Exercise description. Look through the lines below; wherever the word "réseau" appears, copy that line.
╭──
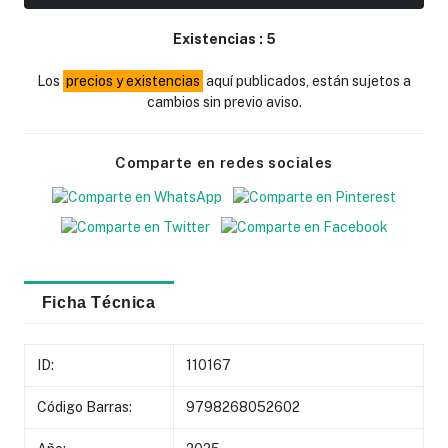
Existencias :
5
Los
precios y existencias
aquí publicados, están sujetos a
cambios sin previo aviso.
Comparte en redes sociales
Ficha Técnica
ID:
110167
Código Barras:
9798268052602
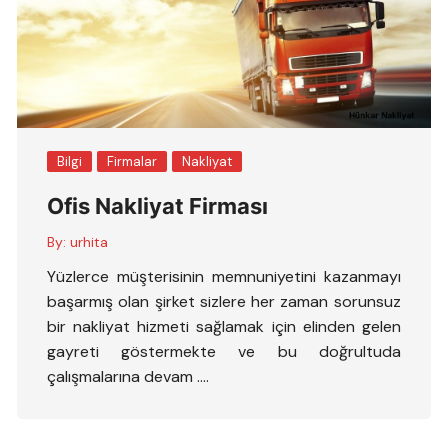
Bilgi
Firmalar
Nakliyat
Ofis Nakliyat Firması
By:
urhita
Yüzlerce müşterisinin memnuniyetini kazanmayı
başarmış olan şirket sizlere her zaman sorunsuz
bir nakliyat hizmeti sağlamak için elinden gelen
gayreti göstermekte ve bu doğrultuda
çalışmalarına devam ….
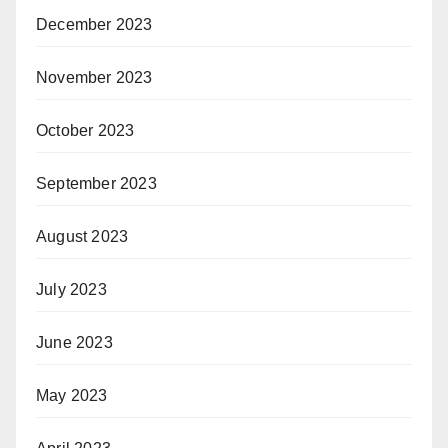
December 2023
November 2023
October 2023
September 2023
August 2023
July 2023
June 2023
May 2023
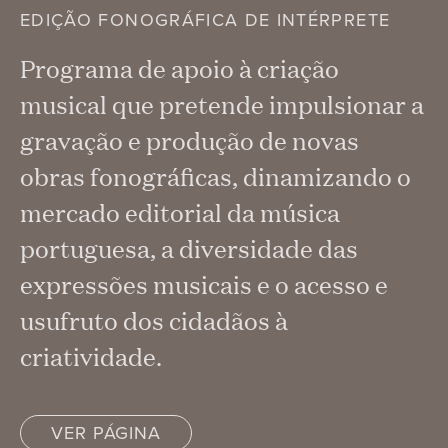
EDIÇÃO FONOGRÁFICA DE INTÉRPRETE
Programa de apoio à criação
musical que pretende impulsionar a
gravação e produção de novas
obras fonográficas, dinamizando o
mercado editorial da música
portuguesa, a diversidade das
expressões musicais e o acesso e
usufruto dos cidadãos à
criatividade.
VER PÁGINA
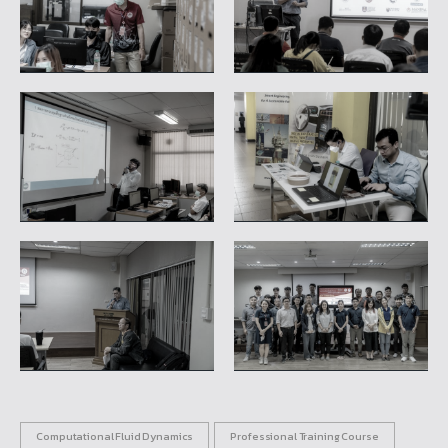
Computational Fluid Dynamics
Professional Training Course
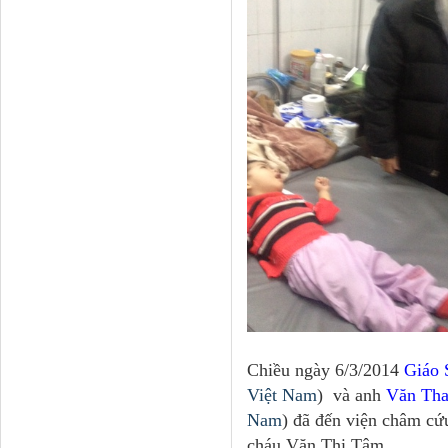
Chiều ngày 6/3/2014
Giáo
Việt Nam
) và anh
Văn Tha
Nam
) đã đến viện châm cứ
cháu Văn Thị Tâm.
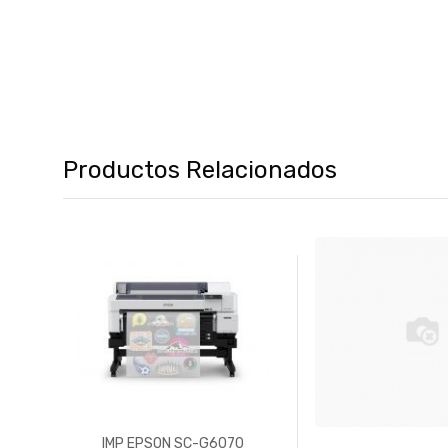
Productos Relacionados
70PE
IMP EPSON SC-G6070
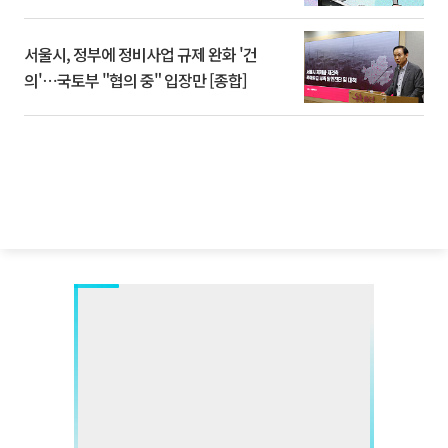
서울시, 정부에 정비사업 규제 완화 '건
의'⋯국토부 "협의 중" 입장만 [종합]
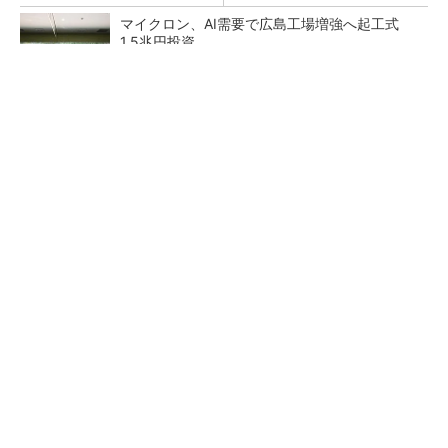
マイクロン、AI需要で広島工場増強へ起工式
1.5兆円投資
27年メモリ市場 DRAMは逼迫継続、NANDは
供給緩和へ
中国最大のDRAMメーカーCXMTがIPOへ 増
産とHBM開発で存在感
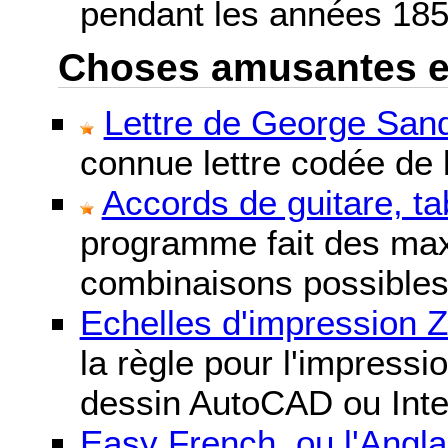
pendant les années 185
Choses amusantes et 
Lettre de George Sand
connue lettre codée de l
Accords de guitare, ta
programme fait des maxi
combinaisons possibles
Echelles d'impression 
la règle pour l'impressi
dessin AutoCAD ou Inte
Easy French, ou l'Anglai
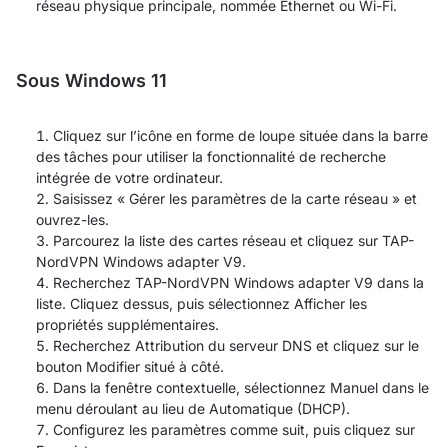
réseau physique principale, nommée Ethernet ou Wi-Fi.
Sous Windows 11
Cliquez sur l’icône en forme de loupe située dans la barre
des tâches pour utiliser la fonctionnalité de recherche
intégrée de votre ordinateur.
Saisissez « Gérer les paramètres de la carte réseau » et
ouvrez-les.
Parcourez la liste des cartes réseau et cliquez sur TAP-
NordVPN Windows adapter V9.
Recherchez TAP-NordVPN Windows adapter V9 dans la
liste. Cliquez dessus, puis sélectionnez Afficher les
propriétés supplémentaires.
Recherchez Attribution du serveur DNS et cliquez sur le
bouton Modifier situé à côté.
Dans la fenêtre contextuelle, sélectionnez Manuel dans le
menu déroulant au lieu de Automatique (DHCP).
Configurez les paramètres comme suit, puis cliquez sur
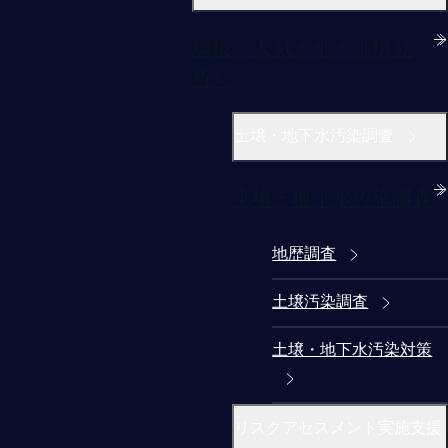
環境（大気・水・土壌分
析）
土壌・地下水汚染調査
土壌・地下水汚染調査
地歴調査
土壌汚染調査
土壌・地下水汚染対策
リスクアセスメント実施支援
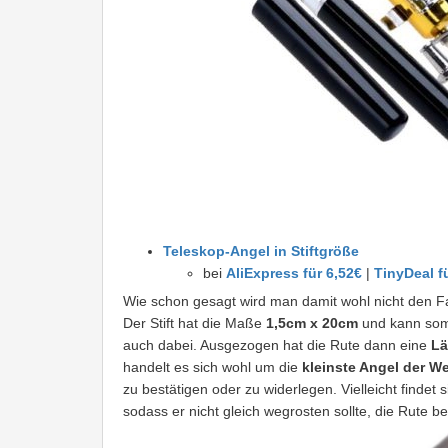
Teleskop-Angel in Stiftgröße
bei
AliExpress für 6,52€
|
TinyDeal f
Wie schon gesagt wird man damit wohl nicht den Fa
Der Stift hat die Maße
1,5cm x 20cm
und kann somit
auch dabei. Ausgezogen hat die Rute dann eine
Lä
handelt es sich wohl um die
kleinste Angel der We
zu bestätigen oder zu widerlegen. Vielleicht findet si
sodass er nicht gleich wegrosten sollte, die Rute b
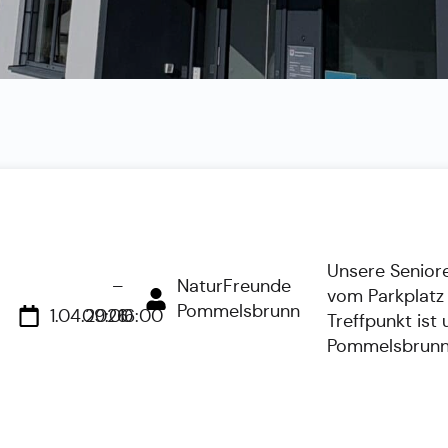
Unsere Senior
–
NaturFreunde
vom Parkplatz
Pommelsbrunn
1.04.2026
09:00
16:00
Treffpunkt ist
Pommelsbrunn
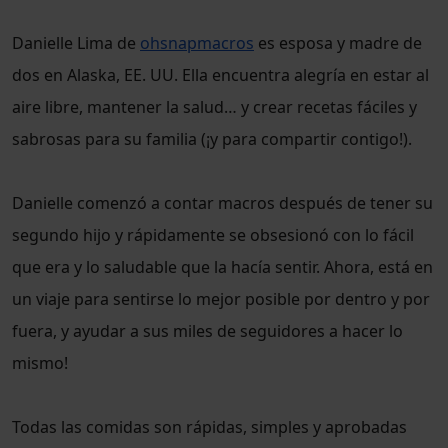
Danielle Lima de
ohsnapmacros
es esposa y madre de
dos en Alaska, EE. UU. Ella encuentra alegría en estar al
aire libre, mantener la salud… y crear recetas fáciles y
sabrosas para su familia (¡y para compartir contigo!).
Danielle comenzó a contar macros después de tener su
segundo hijo y rápidamente se obsesionó con lo fácil
que era y lo saludable que la hacía sentir. Ahora, está en
un viaje para sentirse lo mejor posible por dentro y por
fuera, y ayudar a sus miles de seguidores a hacer lo
mismo!
Todas las comidas son rápidas, simples y aprobadas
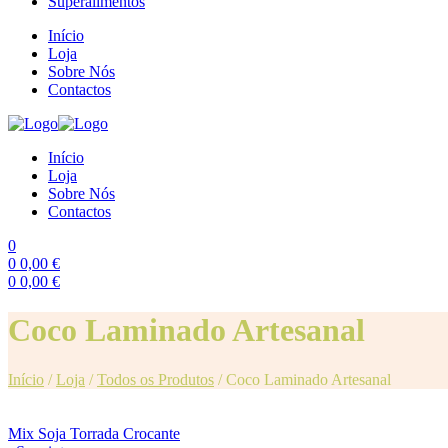
Superalimentos
Início
Loja
Sobre Nós
Contactos
Início
Loja
Sobre Nós
Contactos
0
0
0,00
€
0
0,00
€
Menu
Coco Laminado Artesanal
Início
/
Loja
/
Todos os Produtos
/
Coco Laminado Artesanal
Mix Soja Torrada Crocante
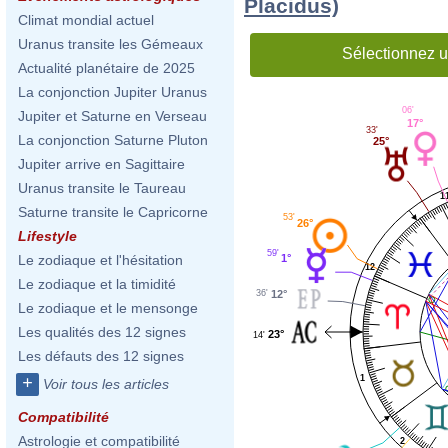
Placidus)
Climat mondial actuel
Uranus transite les Gémeaux
Sélectionnez u
Actualité planétaire de 2025
La conjonction Jupiter Uranus
06'
Jupiter et Saturne en Verseau
17°
33'
La conjonction Saturne Pluton
25°
Jupiter arrive en Sagittaire
Uranus transite le Taureau
1
Saturne transite le Capricorne
53'
26°
Lifestyle
59'
1°
Le zodiaque et l'hésitation
12
Le zodiaque et la timidité
36'
12°
Le zodiaque et le mensonge
Les qualités des 12 signes
23°
14'
Les défauts des 12 signes
1
+
Voir tous les articles
Compatibilité
Astrologie et compatibilité
2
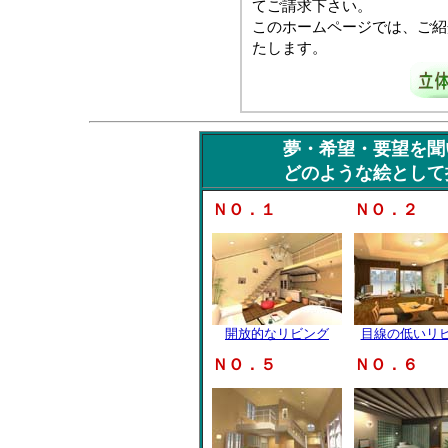
てご請求下さい。
このホームページでは、ご紹
たします。
夢・希望・要望を聞
どのような絵として
ＮＯ．１
ＮＯ．２
開放的なリビング
目線の低いリ
ＮＯ．５
ＮＯ．６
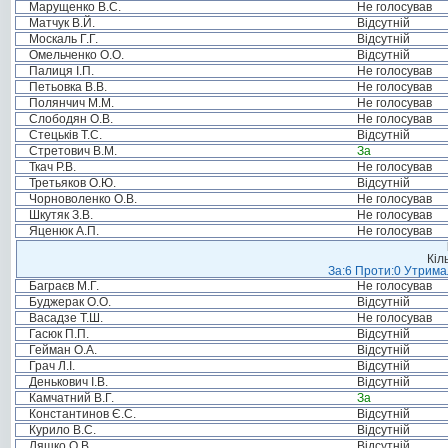
Марущенко В.С.
Не голосував
Матчук В.Й.
Відсутній
Москаль Г.Г.
Відсутній
Омельченко О.О.
Відсутній
Палиця І.П.
Не голосував
Петьовка В.В.
Не голосував
Полянчич М.М.
Не голосував
Слободян О.В.
Не голосував
Стецьків Т.С.
Відсутній
Стретович В.М.
За
Ткач Р.В.
Не голосував
Третьяков О.Ю.
Відсутній
Чорноволенко О.В.
Не голосував
Шкутяк З.В.
Не голосував
Яценюк А.П.
Не голосував
Кіл
За:6 Проти:0 Утримал
Баграєв М.Г.
Не голосував
Буджерак О.О.
Відсутній
Васадзе Т.Ш.
Не голосував
Гасюк П.П.
Відсутній
Гейман О.А.
Відсутній
Грач Л.І.
Відсутній
Денькович І.В.
Відсутній
Камчатний В.Г.
За
Константинов Є.С.
Відсутній
Курило В.С.
Відсутній
Ляшко О.В.
Відсутній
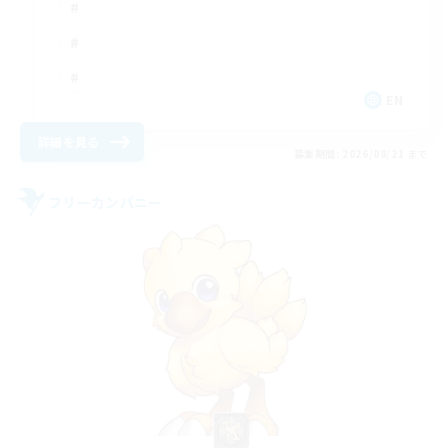
EN
詳細を見る
募集期間: 2026/08/21 まで
フリーカンパニー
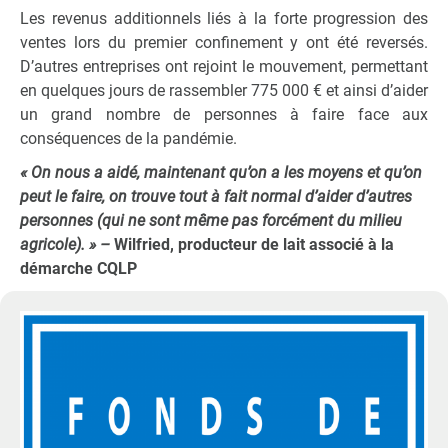
Les revenus additionnels liés à la forte progression des
ventes lors du premier confinement y ont été reversés.
D’autres entreprises ont rejoint le mouvement, permettant
en quelques jours de rassembler 775 000 € et ainsi d’aider
un grand nombre de personnes à faire face aux
conséquences de la pandémie.
« On nous a aidé, maintenant qu’on a les moyens et qu’on
peut le faire, on trouve tout à fait normal d’aider d’autres
personnes (qui ne sont même pas forcément du milieu
agricole). »
–
Wilfried, producteur de lait associé à la
démarche CQLP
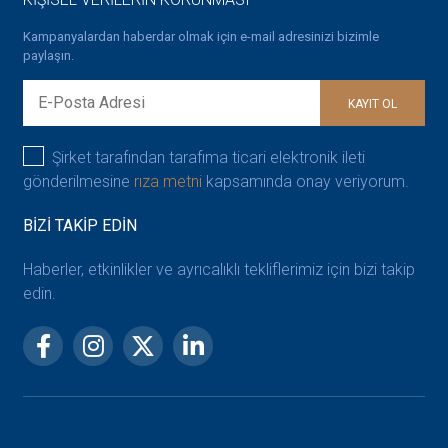
Kampanyalardan haberdar olmak için e-mail adresinizi bizimle
paylaşın.
KAYIT OL
Şirket tarafından tarafıma ticari elektronik ileti
gönderilmesine
rıza metni
kapsamında onay veriyorum.
BİZİ TAKİP EDİN
Haberler, etkinlikler ve ayrıcalıklı tekliflerimiz için bizi takip
edin.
╰──
Expected answer.
réseau physique principale, nommée Ethernet ou Wi-Fi.
Saisissez « Gérer les paramètres de la carte réseau » et
Parcourez la liste des cartes réseau et cliquez sur TAP-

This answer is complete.